→ **YOUR OBJECTIVE**
Gather every line in the records below that contains the word "editor".

##############################

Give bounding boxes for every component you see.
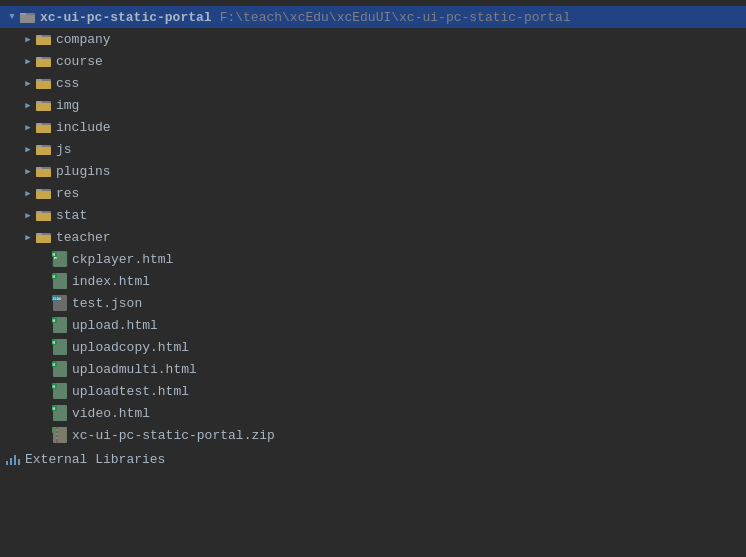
folder-icon-img bbox=[36, 99, 52, 111]
file-label-uploadcopy: uploadcopy.html bbox=[72, 340, 189, 355]
root-folder-label: xc-ui-pc-static-portal bbox=[40, 10, 212, 25]
html-file-icon-ckplayer: H H bbox=[52, 251, 68, 267]
svg-rect-17 bbox=[36, 125, 51, 133]
folder-arrow-plugins[interactable]: ▶ bbox=[20, 163, 36, 179]
folder-icon-course bbox=[36, 55, 52, 67]
html-file-icon-uploadtest: H bbox=[52, 383, 68, 399]
folder-item-css[interactable]: ▶ css bbox=[0, 72, 746, 94]
file-tree: ▼ xc-ui-pc-static-portal F:\teach\xcEdu\… bbox=[0, 0, 746, 476]
folder-arrow-teacher[interactable]: ▶ bbox=[20, 229, 36, 245]
file-label-zip: xc-ui-pc-static-portal.zip bbox=[72, 428, 275, 443]
html-file-icon-uploadmulti: H bbox=[52, 361, 68, 377]
svg-rect-26 bbox=[36, 191, 51, 199]
svg-rect-11 bbox=[36, 81, 51, 89]
folder-label-res: res bbox=[56, 186, 79, 201]
svg-rect-8 bbox=[36, 59, 51, 67]
folder-arrow-js[interactable]: ▶ bbox=[20, 141, 36, 157]
html-file-icon-upload: H bbox=[52, 317, 68, 333]
file-label-upload: upload.html bbox=[72, 318, 158, 333]
folder-label-course: course bbox=[56, 54, 103, 69]
folder-item-res[interactable]: ▶ res bbox=[0, 182, 746, 204]
folder-arrow-company[interactable]: ▶ bbox=[20, 31, 36, 47]
file-item-ckplayer[interactable]: H H ckplayer.html bbox=[0, 248, 746, 270]
folder-label-css: css bbox=[56, 76, 79, 91]
folder-icon-css bbox=[36, 77, 52, 89]
file-label-index: index.html bbox=[72, 274, 150, 289]
folder-item-teacher[interactable]: ▶ teacher bbox=[0, 226, 746, 248]
file-label-video: video.html bbox=[72, 406, 150, 421]
zip-file-icon bbox=[52, 427, 68, 443]
folder-arrow-css[interactable]: ▶ bbox=[20, 75, 36, 91]
file-item-uploadmulti[interactable]: H uploadmulti.html bbox=[0, 358, 746, 380]
html-file-icon-video: H bbox=[52, 405, 68, 421]
folder-item-company[interactable]: ▶ company bbox=[0, 28, 746, 50]
file-label-uploadmulti: uploadmulti.html bbox=[72, 362, 197, 377]
folder-item-plugins[interactable]: ▶ plugins bbox=[0, 160, 746, 182]
folder-icon-teacher bbox=[36, 231, 52, 243]
svg-rect-2 bbox=[20, 15, 35, 23]
json-file-icon-test: JSON bbox=[52, 295, 68, 311]
folder-icon-plugins bbox=[36, 165, 52, 177]
root-arrow[interactable]: ▼ bbox=[4, 9, 20, 25]
file-label-test-json: test.json bbox=[72, 296, 142, 311]
svg-rect-62 bbox=[56, 429, 58, 431]
file-label-uploadtest: uploadtest.html bbox=[72, 384, 189, 399]
svg-rect-29 bbox=[36, 213, 51, 221]
svg-rect-5 bbox=[36, 37, 51, 45]
folder-icon-include bbox=[36, 121, 52, 133]
file-item-index[interactable]: H index.html bbox=[0, 270, 746, 292]
folder-label-js: js bbox=[56, 142, 72, 157]
folder-arrow-img[interactable]: ▶ bbox=[20, 97, 36, 113]
folder-label-company: company bbox=[56, 32, 111, 47]
folder-item-course[interactable]: ▶ course bbox=[0, 50, 746, 72]
folder-item-stat[interactable]: ▶ stat bbox=[0, 204, 746, 226]
folder-arrow-stat[interactable]: ▶ bbox=[20, 207, 36, 223]
folder-label-stat: stat bbox=[56, 208, 87, 223]
folder-label-teacher: teacher bbox=[56, 230, 111, 245]
svg-rect-63 bbox=[56, 433, 58, 435]
folder-icon-res bbox=[36, 187, 52, 199]
folder-icon-js bbox=[36, 143, 52, 155]
root-folder-icon bbox=[20, 9, 36, 25]
folder-label-include: include bbox=[56, 120, 111, 135]
folder-label-img: img bbox=[56, 98, 79, 113]
folder-item-img[interactable]: ▶ img bbox=[0, 94, 746, 116]
html-file-icon-uploadcopy: H bbox=[52, 339, 68, 355]
svg-rect-20 bbox=[36, 147, 51, 155]
svg-rect-14 bbox=[36, 103, 51, 111]
file-label-ckplayer: ckplayer.html bbox=[72, 252, 173, 267]
html-file-icon-index: H bbox=[52, 273, 68, 289]
file-item-test-json[interactable]: JSON test.json bbox=[0, 292, 746, 314]
external-libraries-label: External Libraries bbox=[25, 452, 165, 467]
external-libraries-icon bbox=[6, 453, 20, 465]
file-item-zip[interactable]: xc-ui-pc-static-portal.zip bbox=[0, 424, 746, 446]
folder-icon-company bbox=[36, 33, 52, 45]
svg-rect-23 bbox=[36, 169, 51, 177]
file-item-uploadtest[interactable]: H uploadtest.html bbox=[0, 380, 746, 402]
file-item-video[interactable]: H video.html bbox=[0, 402, 746, 424]
svg-rect-32 bbox=[36, 235, 51, 243]
svg-text:JSON: JSON bbox=[52, 297, 60, 301]
root-folder-item[interactable]: ▼ xc-ui-pc-static-portal F:\teach\xcEdu\… bbox=[0, 6, 746, 28]
file-item-uploadcopy[interactable]: H uploadcopy.html bbox=[0, 336, 746, 358]
folder-arrow-course[interactable]: ▶ bbox=[20, 53, 36, 69]
folder-label-plugins: plugins bbox=[56, 164, 111, 179]
svg-rect-64 bbox=[56, 437, 58, 439]
file-item-upload[interactable]: H upload.html bbox=[0, 314, 746, 336]
folder-arrow-res[interactable]: ▶ bbox=[20, 185, 36, 201]
external-libraries-item[interactable]: External Libraries bbox=[0, 448, 746, 470]
folder-item-js[interactable]: ▶ js bbox=[0, 138, 746, 160]
folder-arrow-include[interactable]: ▶ bbox=[20, 119, 36, 135]
root-folder-path: F:\teach\xcEdu\xcEduUI\xc-ui-pc-static-p… bbox=[220, 10, 571, 25]
folder-item-include[interactable]: ▶ include bbox=[0, 116, 746, 138]
folder-icon-stat bbox=[36, 209, 52, 221]
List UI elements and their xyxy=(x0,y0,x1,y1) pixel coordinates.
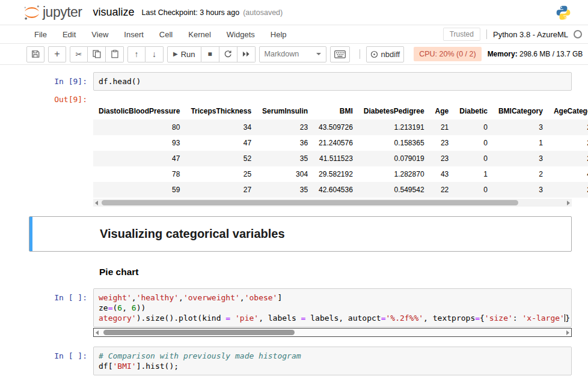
menu-edit[interactable]: Edit xyxy=(55,27,84,42)
run-label: Run xyxy=(181,50,195,59)
table-row: 59273542.6045360.549542220320s xyxy=(93,182,588,198)
restart-icon xyxy=(224,50,232,58)
table-cell: 36 xyxy=(257,135,313,151)
table-cell: 3 xyxy=(493,120,548,135)
menu-view[interactable]: View xyxy=(84,27,116,42)
jupyter-logo[interactable]: jupyter xyxy=(23,4,82,22)
column-header: DiabetesPedigree xyxy=(358,103,430,120)
interrupt-kernel-button[interactable]: ■ xyxy=(201,46,219,62)
code-editor-hist[interactable]: # Comparison with previously made histog… xyxy=(93,347,572,375)
table-cell: 93 xyxy=(93,135,185,151)
scroll-left-arrow[interactable] xyxy=(96,330,99,335)
kernel-name: Python 3.8 - AzureML xyxy=(493,30,568,39)
table-cell: 0 xyxy=(454,120,493,135)
table-cell: 1 xyxy=(493,135,548,151)
code-cell-dfhead[interactable]: In [9]: df.head() xyxy=(29,72,572,91)
code-line: ategory').size().plot(kind = 'pie', labe… xyxy=(99,313,566,323)
scroll-left-arrow[interactable] xyxy=(95,201,98,205)
table-cell: 29.582192 xyxy=(313,166,358,182)
arrow-down-icon: ↓ xyxy=(152,50,156,58)
table-cell: 47 xyxy=(185,135,257,151)
trusted-badge[interactable]: Trusted xyxy=(443,28,480,41)
table-cell: 52 xyxy=(185,151,257,166)
table-cell: 0 xyxy=(454,135,493,151)
table-cell: 20s xyxy=(548,151,588,166)
markdown-cell-selected[interactable]: Visualizing categorical variables xyxy=(29,216,572,252)
table-cell: 0.158365 xyxy=(358,135,430,151)
nbdiff-label: nbdiff xyxy=(381,50,400,59)
input-prompt: In [ ]: xyxy=(29,347,93,375)
table-cell: 78 xyxy=(93,166,185,182)
column-header: SerumInsulin xyxy=(257,103,313,120)
plus-icon: + xyxy=(54,49,60,59)
menu-file[interactable]: File xyxy=(26,27,55,42)
checkpoint-status: Last Checkpoint: 3 hours ago xyxy=(142,8,240,17)
move-cell-down-button[interactable]: ↓ xyxy=(145,46,164,62)
subsection-heading[interactable]: Pie chart xyxy=(99,266,572,277)
menu-widgets[interactable]: Widgets xyxy=(219,27,263,42)
code-editor-dfhead[interactable]: df.head() xyxy=(93,72,572,91)
save-icon xyxy=(31,50,40,58)
nbdiff-button[interactable]: nbdiff xyxy=(366,46,405,62)
jupyter-logo-icon xyxy=(23,4,41,22)
code-editor-pie[interactable]: weight','healthy','overweight','obese']z… xyxy=(93,288,572,327)
run-cell-button[interactable]: ▶ Run xyxy=(167,46,201,62)
table-cell: 2 xyxy=(493,166,548,182)
memory-value: 298.6 MB / 13.7 GB xyxy=(519,50,583,58)
toolbar: + ✂ ↑ ↓ xyxy=(0,44,588,65)
table-cell: 41.511523 xyxy=(313,151,358,166)
notebook-header: jupyter visualize Last Checkpoint: 3 hou… xyxy=(0,0,588,25)
python-azureml-icon xyxy=(556,5,571,20)
table-cell: 40s xyxy=(548,166,588,182)
scroll-right-arrow[interactable] xyxy=(567,201,570,205)
table-cell: 23 xyxy=(430,151,455,166)
cut-cell-button[interactable]: ✂ xyxy=(70,46,88,62)
notebook-title[interactable]: visualize xyxy=(93,6,135,19)
code-cell-hist[interactable]: In [ ]: # Comparison with previously mad… xyxy=(29,347,572,375)
code-line: # Comparison with previously made histog… xyxy=(99,351,566,361)
cpu-usage-badge: CPU: 20% (0 / 2) xyxy=(414,47,481,61)
output-content: DiastolicBloodPressureTricepsThicknessSe… xyxy=(93,94,572,207)
restart-kernel-button[interactable] xyxy=(219,46,237,62)
menu-cell[interactable]: Cell xyxy=(152,27,180,42)
table-cell: 21.240576 xyxy=(313,135,358,151)
divider xyxy=(360,49,360,59)
table-row: 93473621.2405760.158365230120s xyxy=(93,135,588,151)
restart-run-all-button[interactable] xyxy=(237,46,256,62)
table-cell: 27 xyxy=(185,182,257,198)
command-palette-button[interactable] xyxy=(330,46,350,62)
table-cell: 0.079019 xyxy=(358,151,430,166)
add-cell-button[interactable]: + xyxy=(48,46,66,62)
move-cell-up-button[interactable]: ↑ xyxy=(127,46,145,62)
notebook-container: In [9]: df.head() Out[9]: DiastolicBlood… xyxy=(0,65,588,375)
table-cell: 43.509726 xyxy=(313,120,358,135)
output-area: Out[9]: DiastolicBloodPressureTricepsThi… xyxy=(29,94,572,207)
scrollbar-thumb[interactable] xyxy=(103,330,295,335)
paste-cell-button[interactable] xyxy=(106,46,124,62)
cell-type-dropdown[interactable]: Markdown xyxy=(259,46,326,62)
section-heading: Visualizing categorical variables xyxy=(100,227,566,241)
menu-insert[interactable]: Insert xyxy=(116,27,152,42)
paste-icon xyxy=(111,50,119,58)
table-hscrollbar[interactable] xyxy=(93,199,572,207)
copy-cell-button[interactable] xyxy=(88,46,106,62)
save-button[interactable] xyxy=(26,46,44,62)
code-hscrollbar[interactable] xyxy=(93,328,572,337)
table-cell: 20s xyxy=(548,135,588,151)
table-row: 47523541.5115230.079019230320s xyxy=(93,151,588,166)
table-cell: 42.604536 xyxy=(313,182,358,198)
table-cell: 35 xyxy=(257,151,313,166)
code-cell-pie[interactable]: In [ ]: weight','healthy','overweight','… xyxy=(29,288,572,327)
menu-kernel[interactable]: Kernel xyxy=(180,27,219,42)
table-cell: 80 xyxy=(93,120,185,135)
run-icon: ▶ xyxy=(173,51,178,57)
input-prompt: In [9]: xyxy=(29,72,93,91)
scroll-right-arrow[interactable] xyxy=(566,330,569,335)
divider xyxy=(486,29,487,39)
scrollbar-thumb[interactable] xyxy=(102,200,518,205)
nbdiff-icon xyxy=(370,50,378,58)
table-cell: 20s xyxy=(548,182,588,198)
menu-help[interactable]: Help xyxy=(263,27,295,42)
table-cell: 47 xyxy=(93,151,185,166)
table-cell: 35 xyxy=(257,182,313,198)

##############################

→ **ANSWER TO THE EXERCISE**
code-editor-hist[interactable]: # Comparison with previously made histog… xyxy=(93,347,572,375)
code-editor-dfhead[interactable]: df.head() xyxy=(93,72,572,91)
code-editor-pie[interactable]: weight','healthy','overweight','obese']z… xyxy=(93,288,572,327)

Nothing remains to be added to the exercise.